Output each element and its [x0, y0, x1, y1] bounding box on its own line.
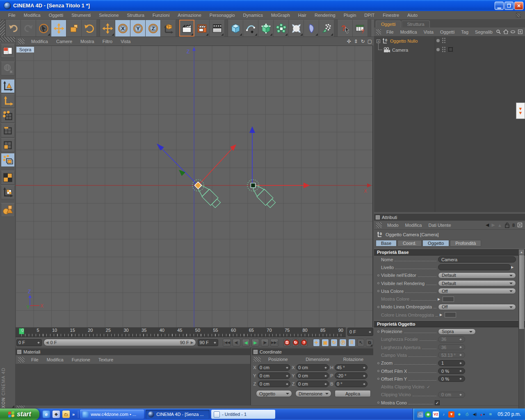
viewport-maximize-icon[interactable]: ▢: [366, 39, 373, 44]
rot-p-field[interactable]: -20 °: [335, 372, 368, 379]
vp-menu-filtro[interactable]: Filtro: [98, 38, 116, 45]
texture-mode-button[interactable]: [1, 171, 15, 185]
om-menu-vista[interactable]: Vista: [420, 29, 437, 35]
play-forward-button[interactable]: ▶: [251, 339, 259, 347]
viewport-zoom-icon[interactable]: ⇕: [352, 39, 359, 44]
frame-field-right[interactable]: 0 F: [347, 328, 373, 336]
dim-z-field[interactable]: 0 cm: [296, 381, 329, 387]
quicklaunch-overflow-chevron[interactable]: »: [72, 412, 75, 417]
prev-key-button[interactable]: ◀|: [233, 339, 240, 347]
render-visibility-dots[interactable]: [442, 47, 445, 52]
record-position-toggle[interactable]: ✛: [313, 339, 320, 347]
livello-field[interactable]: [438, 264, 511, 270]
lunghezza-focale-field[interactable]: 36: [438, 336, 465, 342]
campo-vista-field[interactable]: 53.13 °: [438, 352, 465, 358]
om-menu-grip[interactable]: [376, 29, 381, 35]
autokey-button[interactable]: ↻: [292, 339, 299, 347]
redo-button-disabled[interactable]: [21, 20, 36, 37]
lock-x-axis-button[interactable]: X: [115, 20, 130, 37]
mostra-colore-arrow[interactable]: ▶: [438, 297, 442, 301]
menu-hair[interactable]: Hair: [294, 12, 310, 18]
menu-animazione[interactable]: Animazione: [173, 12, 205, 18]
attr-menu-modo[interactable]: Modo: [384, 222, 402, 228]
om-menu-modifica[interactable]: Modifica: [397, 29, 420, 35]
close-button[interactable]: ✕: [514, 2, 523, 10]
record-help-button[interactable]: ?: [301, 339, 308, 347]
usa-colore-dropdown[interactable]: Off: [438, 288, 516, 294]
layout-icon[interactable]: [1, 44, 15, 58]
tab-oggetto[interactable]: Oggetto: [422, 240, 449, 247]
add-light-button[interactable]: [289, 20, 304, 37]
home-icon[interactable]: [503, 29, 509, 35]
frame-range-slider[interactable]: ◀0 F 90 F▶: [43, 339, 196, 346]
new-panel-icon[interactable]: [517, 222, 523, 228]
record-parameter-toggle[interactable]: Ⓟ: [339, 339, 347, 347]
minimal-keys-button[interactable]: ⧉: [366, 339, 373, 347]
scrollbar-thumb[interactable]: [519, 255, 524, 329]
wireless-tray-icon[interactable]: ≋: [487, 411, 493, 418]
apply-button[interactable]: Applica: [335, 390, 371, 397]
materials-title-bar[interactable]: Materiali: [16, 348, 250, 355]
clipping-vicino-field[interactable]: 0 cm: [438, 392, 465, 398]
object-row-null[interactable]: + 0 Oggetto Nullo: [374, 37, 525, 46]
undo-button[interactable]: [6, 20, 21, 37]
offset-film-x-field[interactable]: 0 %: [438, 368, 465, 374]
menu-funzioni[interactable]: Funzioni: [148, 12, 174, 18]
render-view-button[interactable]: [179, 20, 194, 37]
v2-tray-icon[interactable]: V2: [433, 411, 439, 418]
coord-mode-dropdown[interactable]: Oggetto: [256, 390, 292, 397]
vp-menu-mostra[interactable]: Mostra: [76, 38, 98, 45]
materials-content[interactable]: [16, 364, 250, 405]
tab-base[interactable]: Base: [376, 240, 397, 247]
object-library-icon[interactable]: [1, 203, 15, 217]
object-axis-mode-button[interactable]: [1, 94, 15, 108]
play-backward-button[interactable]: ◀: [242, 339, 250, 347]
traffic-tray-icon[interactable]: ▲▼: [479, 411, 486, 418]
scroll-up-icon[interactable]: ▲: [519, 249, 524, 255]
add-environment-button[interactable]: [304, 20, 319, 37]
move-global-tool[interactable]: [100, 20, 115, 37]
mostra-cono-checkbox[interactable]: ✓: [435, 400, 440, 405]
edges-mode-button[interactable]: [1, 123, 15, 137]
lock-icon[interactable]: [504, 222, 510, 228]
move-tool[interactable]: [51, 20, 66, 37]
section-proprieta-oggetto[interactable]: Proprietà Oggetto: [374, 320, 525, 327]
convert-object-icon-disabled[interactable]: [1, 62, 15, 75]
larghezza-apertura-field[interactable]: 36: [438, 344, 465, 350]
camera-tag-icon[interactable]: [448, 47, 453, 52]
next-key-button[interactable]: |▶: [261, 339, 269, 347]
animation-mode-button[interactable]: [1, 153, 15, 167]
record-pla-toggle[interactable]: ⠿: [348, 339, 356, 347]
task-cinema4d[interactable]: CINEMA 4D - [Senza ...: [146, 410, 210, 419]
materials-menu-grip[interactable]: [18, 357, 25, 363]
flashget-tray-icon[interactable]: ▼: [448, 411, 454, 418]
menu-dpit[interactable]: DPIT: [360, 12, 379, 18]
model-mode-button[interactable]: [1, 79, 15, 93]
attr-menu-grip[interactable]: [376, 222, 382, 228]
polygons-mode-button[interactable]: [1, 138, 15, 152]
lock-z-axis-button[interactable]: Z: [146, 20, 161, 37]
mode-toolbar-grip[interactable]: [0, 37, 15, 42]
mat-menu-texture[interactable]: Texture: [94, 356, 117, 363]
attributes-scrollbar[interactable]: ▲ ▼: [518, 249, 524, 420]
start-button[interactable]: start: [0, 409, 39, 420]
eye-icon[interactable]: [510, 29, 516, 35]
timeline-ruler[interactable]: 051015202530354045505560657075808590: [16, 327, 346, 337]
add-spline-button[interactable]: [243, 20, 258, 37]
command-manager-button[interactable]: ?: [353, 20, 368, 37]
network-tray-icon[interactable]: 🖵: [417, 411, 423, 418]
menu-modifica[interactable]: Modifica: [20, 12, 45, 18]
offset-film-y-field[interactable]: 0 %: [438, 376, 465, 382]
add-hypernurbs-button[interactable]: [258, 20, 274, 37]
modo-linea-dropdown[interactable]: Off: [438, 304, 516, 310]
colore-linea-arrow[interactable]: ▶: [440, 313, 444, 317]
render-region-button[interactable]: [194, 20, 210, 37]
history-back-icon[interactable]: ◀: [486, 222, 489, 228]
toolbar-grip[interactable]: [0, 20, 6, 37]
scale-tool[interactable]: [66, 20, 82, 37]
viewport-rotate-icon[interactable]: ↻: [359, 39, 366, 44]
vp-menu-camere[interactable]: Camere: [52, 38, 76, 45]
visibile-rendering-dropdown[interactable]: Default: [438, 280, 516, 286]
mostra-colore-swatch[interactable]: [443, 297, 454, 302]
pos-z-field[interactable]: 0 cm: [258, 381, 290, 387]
——————
• **Task item**: Transcribe every line from the records above without alteration, and leave out the images.

• **Exercise answer**:
Output each element and its [x0, y0, x1, y1] bounding box on its own line.
viewport-maximize-icon[interactable]: ▢: [366, 39, 373, 44]
rot-p-field[interactable]: -20 °: [335, 372, 368, 379]
vp-menu-filtro[interactable]: Filtro: [98, 38, 116, 45]
texture-mode-button[interactable]: [1, 171, 15, 185]
om-menu-vista[interactable]: Vista: [420, 29, 437, 35]
play-forward-button[interactable]: ▶: [251, 339, 259, 347]
viewport-zoom-icon[interactable]: ⇕: [352, 39, 359, 44]
frame-field-right[interactable]: 0 F: [347, 328, 373, 336]
dim-z-field[interactable]: 0 cm: [296, 381, 329, 387]
quicklaunch-overflow-chevron[interactable]: »: [72, 412, 75, 417]
prev-key-button[interactable]: ◀|: [233, 339, 240, 347]
render-visibility-dots[interactable]: [442, 47, 445, 52]
record-position-toggle[interactable]: ✛: [313, 339, 320, 347]
livello-field[interactable]: [438, 264, 511, 270]
lunghezza-focale-field[interactable]: 36: [438, 336, 465, 342]
campo-vista-field[interactable]: 53.13 °: [438, 352, 465, 358]
om-menu-grip[interactable]: [376, 29, 381, 35]
autokey-button[interactable]: ↻: [292, 339, 299, 347]
redo-button-disabled[interactable]: [21, 20, 36, 37]
lock-x-axis-button[interactable]: X: [115, 20, 130, 37]
mostra-colore-arrow[interactable]: ▶: [438, 297, 442, 301]
menu-hair[interactable]: Hair: [294, 12, 310, 18]
menu-animazione[interactable]: Animazione: [173, 12, 205, 18]
attr-menu-modo[interactable]: Modo: [384, 222, 402, 228]
om-menu-modifica[interactable]: Modifica: [397, 29, 420, 35]
close-button[interactable]: ✕: [514, 2, 523, 10]
record-help-button[interactable]: ?: [301, 339, 308, 347]
usa-colore-dropdown[interactable]: Off: [438, 288, 516, 294]
layout-icon[interactable]: [1, 44, 15, 58]
tab-oggetto[interactable]: Oggetto: [422, 240, 449, 247]
add-light-button[interactable]: [289, 20, 304, 37]
home-icon[interactable]: [503, 29, 509, 35]
frame-range-slider[interactable]: ◀0 F 90 F▶: [43, 339, 196, 346]
new-panel-icon[interactable]: [517, 222, 523, 228]
record-parameter-toggle[interactable]: Ⓟ: [339, 339, 347, 347]
minimal-keys-button[interactable]: ⧉: [366, 339, 373, 347]
scrollbar-thumb[interactable]: [519, 255, 524, 329]
wireless-tray-icon[interactable]: ≋: [487, 411, 493, 418]
apply-button[interactable]: Applica: [335, 390, 371, 397]
materials-title-bar[interactable]: Materiali: [16, 348, 250, 355]
clipping-vicino-field[interactable]: 0 cm: [438, 392, 465, 398]
object-row-null[interactable]: + 0 Oggetto Nullo: [374, 37, 525, 46]
undo-button[interactable]: [6, 20, 21, 37]
offset-film-x-field[interactable]: 0 %: [438, 368, 465, 374]
menu-funzioni[interactable]: Funzioni: [148, 12, 174, 18]
render-view-button[interactable]: [179, 20, 194, 37]
v2-tray-icon[interactable]: V2: [433, 411, 439, 418]
coord-mode-dropdown[interactable]: Oggetto: [256, 390, 292, 397]
vp-menu-mostra[interactable]: Mostra: [76, 38, 98, 45]
materials-content[interactable]: [16, 364, 250, 405]
tab-base[interactable]: Base: [376, 240, 397, 247]
object-library-icon[interactable]: [1, 203, 15, 217]
object-axis-mode-button[interactable]: [1, 94, 15, 108]
play-backward-button[interactable]: ◀: [242, 339, 250, 347]
traffic-tray-icon[interactable]: ▲▼: [479, 411, 486, 418]
scroll-up-icon[interactable]: ▲: [519, 249, 524, 255]
add-environment-button[interactable]: [304, 20, 319, 37]
move-global-tool[interactable]: [100, 20, 115, 37]
mostra-cono-checkbox[interactable]: ✓: [435, 400, 440, 405]
edges-mode-button[interactable]: [1, 123, 15, 137]
lock-icon[interactable]: [504, 222, 510, 228]
move-tool[interactable]: [51, 20, 66, 37]
section-proprieta-oggetto[interactable]: Proprietà Oggetto: [374, 320, 525, 327]
convert-object-icon-disabled[interactable]: [1, 62, 15, 75]
larghezza-apertura-field[interactable]: 36: [438, 344, 465, 350]
camera-tag-icon[interactable]: [448, 47, 453, 52]
next-key-button[interactable]: |▶: [261, 339, 269, 347]
animation-mode-button[interactable]: [1, 153, 15, 167]
record-pla-toggle[interactable]: ⠿: [348, 339, 356, 347]
task-cinema4d[interactable]: CINEMA 4D - [Senza ...: [146, 410, 210, 419]
materials-menu-grip[interactable]: [18, 357, 25, 363]
flashget-tray-icon[interactable]: ▼: [448, 411, 454, 418]
menu-dpit[interactable]: DPIT: [360, 12, 379, 18]
model-mode-button[interactable]: [1, 79, 15, 93]
attr-menu-grip[interactable]: [376, 222, 382, 228]
polygons-mode-button[interactable]: [1, 138, 15, 152]
lock-z-axis-button[interactable]: Z: [146, 20, 161, 37]
mode-toolbar-grip[interactable]: [0, 37, 15, 42]
mat-menu-texture[interactable]: Texture: [94, 356, 117, 363]
attributes-scrollbar[interactable]: ▲ ▼: [518, 249, 524, 420]
start-button[interactable]: start: [0, 409, 39, 420]
eye-icon[interactable]: [510, 29, 516, 35]
timeline-ruler[interactable]: 051015202530354045505560657075808590: [16, 327, 346, 337]
add-spline-button[interactable]: [243, 20, 258, 37]
command-manager-button[interactable]: ?: [353, 20, 368, 37]
network-tray-icon[interactable]: 🖵: [417, 411, 423, 418]
menu-modifica[interactable]: Modifica: [20, 12, 45, 18]
offset-film-y-field[interactable]: 0 %: [438, 376, 465, 382]
add-hypernurbs-button[interactable]: [258, 20, 274, 37]
modo-linea-dropdown[interactable]: Off: [438, 304, 516, 310]
colore-linea-arrow[interactable]: ▶: [440, 313, 444, 317]
render-region-button[interactable]: [194, 20, 210, 37]
history-back-icon[interactable]: ◀: [486, 222, 489, 228]
toolbar-grip[interactable]: [0, 20, 6, 37]
scale-tool[interactable]: [66, 20, 82, 37]
viewport-rotate-icon[interactable]: ↻: [359, 39, 366, 44]
vp-menu-camere[interactable]: Camere: [52, 38, 76, 45]
visibile-rendering-dropdown[interactable]: Default: [438, 280, 516, 286]
mostra-colore-swatch[interactable]: [443, 297, 454, 302]
pos-z-field[interactable]: 0 cm: [258, 381, 290, 387]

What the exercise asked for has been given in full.